- **Problem requirements**: In the entries below, begin at the line that has "A moim zdaniem..." and stop after the line that has "Ngoài việc cung"; output those lines exactly, leaving out pictures.
===== Dataset records =====
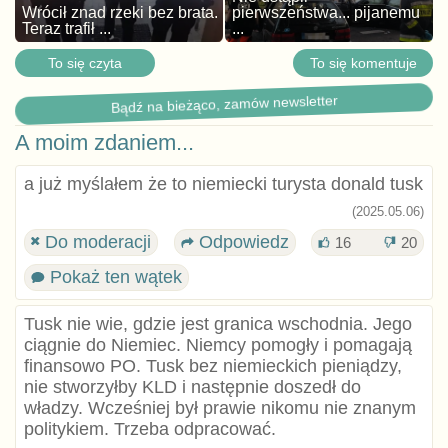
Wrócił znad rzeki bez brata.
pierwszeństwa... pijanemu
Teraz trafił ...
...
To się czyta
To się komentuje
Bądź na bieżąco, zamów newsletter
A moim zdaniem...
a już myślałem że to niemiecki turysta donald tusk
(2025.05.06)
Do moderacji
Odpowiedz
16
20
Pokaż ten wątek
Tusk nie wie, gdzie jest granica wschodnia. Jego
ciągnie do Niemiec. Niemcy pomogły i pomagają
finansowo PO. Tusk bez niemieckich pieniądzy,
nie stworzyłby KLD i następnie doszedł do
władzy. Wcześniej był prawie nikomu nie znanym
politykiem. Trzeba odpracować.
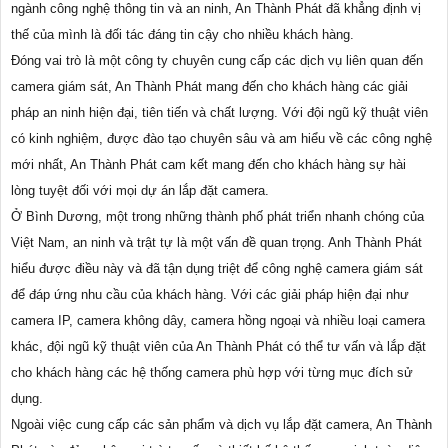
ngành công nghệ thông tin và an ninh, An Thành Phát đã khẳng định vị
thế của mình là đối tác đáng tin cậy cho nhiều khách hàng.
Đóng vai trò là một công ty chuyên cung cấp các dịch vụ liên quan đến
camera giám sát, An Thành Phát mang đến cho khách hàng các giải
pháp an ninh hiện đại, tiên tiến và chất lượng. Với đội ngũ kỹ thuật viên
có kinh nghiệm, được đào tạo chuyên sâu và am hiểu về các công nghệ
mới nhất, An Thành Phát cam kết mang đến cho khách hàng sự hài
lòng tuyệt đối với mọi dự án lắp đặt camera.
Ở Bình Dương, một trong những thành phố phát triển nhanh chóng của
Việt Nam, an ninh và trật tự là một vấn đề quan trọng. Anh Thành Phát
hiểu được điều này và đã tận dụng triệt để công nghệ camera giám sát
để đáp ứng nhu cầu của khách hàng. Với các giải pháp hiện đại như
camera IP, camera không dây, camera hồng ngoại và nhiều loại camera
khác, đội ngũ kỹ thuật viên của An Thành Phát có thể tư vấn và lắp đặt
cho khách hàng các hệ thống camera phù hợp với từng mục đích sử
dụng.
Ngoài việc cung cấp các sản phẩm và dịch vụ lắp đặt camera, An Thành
=====
===== Dataset records =====
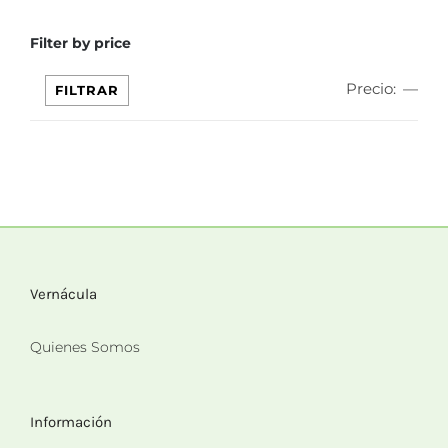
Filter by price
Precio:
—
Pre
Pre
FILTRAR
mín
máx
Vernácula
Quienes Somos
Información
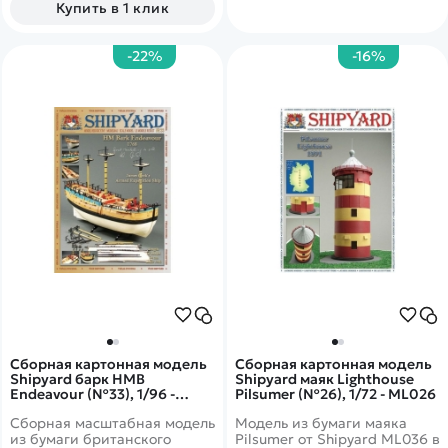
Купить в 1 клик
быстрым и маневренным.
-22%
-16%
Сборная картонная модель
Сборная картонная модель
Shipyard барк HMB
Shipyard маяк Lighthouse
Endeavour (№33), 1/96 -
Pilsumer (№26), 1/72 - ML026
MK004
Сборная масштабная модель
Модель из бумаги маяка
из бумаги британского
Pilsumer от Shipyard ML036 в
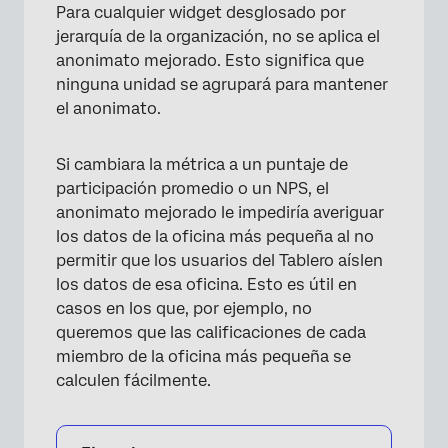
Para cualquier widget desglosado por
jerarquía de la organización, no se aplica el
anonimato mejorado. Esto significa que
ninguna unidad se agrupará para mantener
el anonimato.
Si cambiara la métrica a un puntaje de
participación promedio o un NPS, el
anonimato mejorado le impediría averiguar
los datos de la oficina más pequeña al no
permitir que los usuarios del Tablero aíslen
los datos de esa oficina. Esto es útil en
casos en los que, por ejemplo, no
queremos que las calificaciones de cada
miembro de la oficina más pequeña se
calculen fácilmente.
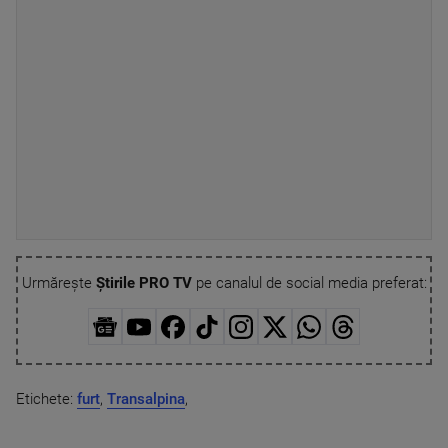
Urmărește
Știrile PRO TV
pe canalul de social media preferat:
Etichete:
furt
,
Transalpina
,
=====
===== Dataset records =====
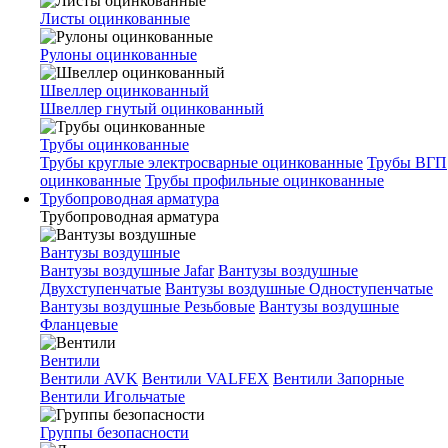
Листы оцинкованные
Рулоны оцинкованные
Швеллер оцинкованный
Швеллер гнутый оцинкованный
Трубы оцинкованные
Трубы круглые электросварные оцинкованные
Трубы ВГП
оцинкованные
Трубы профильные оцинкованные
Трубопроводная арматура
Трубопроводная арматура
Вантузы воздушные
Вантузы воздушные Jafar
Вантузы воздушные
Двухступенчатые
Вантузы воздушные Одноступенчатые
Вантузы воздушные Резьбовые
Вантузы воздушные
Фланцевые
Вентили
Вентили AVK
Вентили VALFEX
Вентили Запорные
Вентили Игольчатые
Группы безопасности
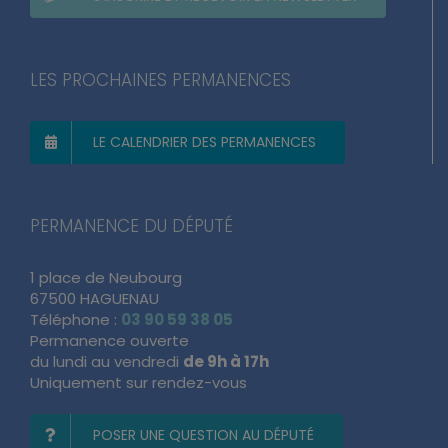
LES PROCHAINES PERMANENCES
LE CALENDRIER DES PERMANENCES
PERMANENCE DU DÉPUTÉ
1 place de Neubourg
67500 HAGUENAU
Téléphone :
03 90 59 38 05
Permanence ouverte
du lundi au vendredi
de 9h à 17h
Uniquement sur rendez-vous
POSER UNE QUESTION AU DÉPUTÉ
=====
- **Result**:
A moim zdaniem...
a już myślałem że to niemiecki turysta donald tusk
(2025.05.06)
Do moderacji
Odpowiedz
16
20
Pokaż ten wątek
Tusk nie wie, gdzie jest granica wschodnia. Jego
ciągnie do Niemiec. Niemcy pomogły i pomagają
finansowo PO. Tusk bez niemieckich pieniądzy,
nie stworzyłby KLD i następnie doszedł do
władzy. Wcześniej był prawie nikomu nie znanym
politykiem. Trzeba odpracować.
ngành công nghệ thông tin và an ninh, An Thành Phát đã khẳng định vị
thế của mình là đối tác đáng tin cậy cho nhiều khách hàng.
Đóng vai trò là một công ty chuyên cung cấp các dịch vụ liên quan đến
camera giám sát, An Thành Phát mang đến cho khách hàng các giải
pháp an ninh hiện đại, tiên tiến và chất lượng. Với đội ngũ kỹ thuật viên
có kinh nghiệm, được đào tạo chuyên sâu và am hiểu về các công nghệ
mới nhất, An Thành Phát cam kết mang đến cho khách hàng sự hài
lòng tuyệt đối với mọi dự án lắp đặt camera.
Ở Bình Dương, một trong những thành phố phát triển nhanh chóng của
Việt Nam, an ninh và trật tự là một vấn đề quan trọng. Anh Thành Phát
hiểu được điều này và đã tận dụng triệt để công nghệ camera giám sát
để đáp ứng nhu cầu của khách hàng. Với các giải pháp hiện đại như
camera IP, camera không dây, camera hồng ngoại và nhiều loại camera
khác, đội ngũ kỹ thuật viên của An Thành Phát có thể tư vấn và lắp đặt
cho khách hàng các hệ thống camera phù hợp với từng mục đích sử
dụng.
Ngoài việc cung cấp các sản phẩm và dịch vụ lắp đặt camera, An Thành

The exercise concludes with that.